2.) Sometimes it doesn't though. If it's being stubborn, remove yourself to a location where you can feel comfortable. Away from bright lights and a concerned audience. Physically get up and go to a room - a fluffy chair or what-have-you - wherever you legitimately feel you can relax. For me, if I feel that I HAVE to get my heart rate down, then I won't. There can't be a sense of urgency. And there can't be self-consciousness. If people are watching me attempt to right my ship, or if I'm in a place where I simply don't feel at ease, then I'm not going to hit a comfort zone. Tuck yourself into a cozy spot where you can let the tension just melt away. Close your eyes and take the deep breaths and slow exhales while bearing down, but mostly just stay calm. Relax and know you'll be fine in a matter of seconds. If it takes longer, that's fine. You're not going to explode, though it's sometimes tough to believe it while you're experiencing it.

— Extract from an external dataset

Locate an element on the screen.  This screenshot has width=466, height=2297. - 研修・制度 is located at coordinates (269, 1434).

I don't have any further advice on what to do if that doesn't work; for me, it always has. The trick is getting out of your own head. Don't expect the worst. I believe that if you're truly relaxing, and are able to assure yourself that you're not in any danger, and that your episode is only temporary, then the episodes will usually melt away. Get yourself away from any surrounding stimuli that are causing you anxiety or self-consciousness and just let the episode roll right through you. They come and go.

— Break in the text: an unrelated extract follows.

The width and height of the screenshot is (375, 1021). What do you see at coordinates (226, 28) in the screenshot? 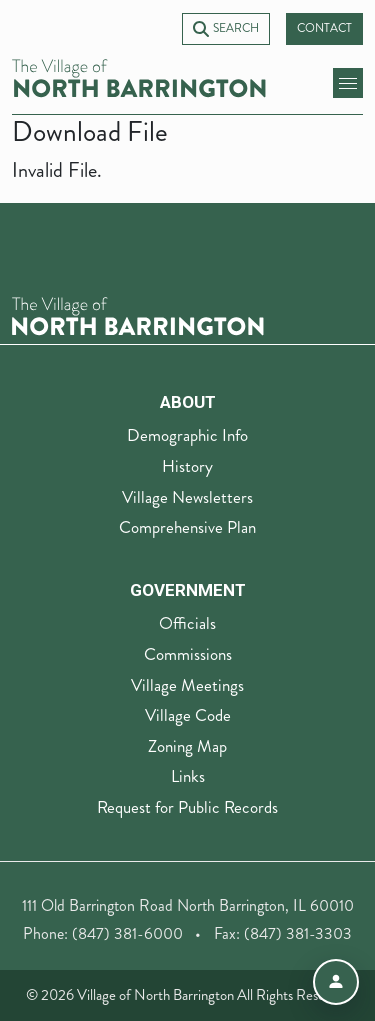 I see `Search` at bounding box center [226, 28].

Sorry for the rant. Haven't been sleeping much lately.
When I had my very first svt attack on Christmas 2010 I tought I drank too much coffee. The other theory was stress, anxiety and too much work. It took me several hours to revert my heart beat. That time I didn't know what svt is. I laid down, relaxed and drank lots of water. My symptoms were very fast heart beats for a few minutes and then chills.

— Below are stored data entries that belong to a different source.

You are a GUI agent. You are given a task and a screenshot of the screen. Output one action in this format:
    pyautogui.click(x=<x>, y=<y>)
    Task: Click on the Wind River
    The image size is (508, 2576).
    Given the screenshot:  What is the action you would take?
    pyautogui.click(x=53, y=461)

After that day I quit drinking coffee. I thought that was a major cause.
Well, four weeks after I was going to bed and when I laid down the same happened. For sure not because of caffeine. I took my time, I relaxed, calmed down and that worked after 1.5 hours. Next day that happened again at work. I had to go home ( and finally found this forum).
I though a lot if there is anything common as for timing of svt attacks. I came with the conclusion that it was stress- and anxiety - related. In both times I was exposed to a stressful situations 1-2 days before the attacks. So far - same as in Tinusch's case- relaxation works best.
I've had svts fro about 8 years - diagnosed about 3 years ago when I had one at at friend's house and a GP was there! I can usually control them with inhale, hold breath and bear down - sometimes not. Then "alternate nostril breathing can help. Block one nostril with your finger. Inhale slowly through the other, hold for count of 3, and then release blocked nostril, block the other,adn exhale gently. Repeat a couple of times..... I agree with previous person... try to find a quiet place and relax. It is hard if you are in a public place or in a meeting, and trying to hide it!.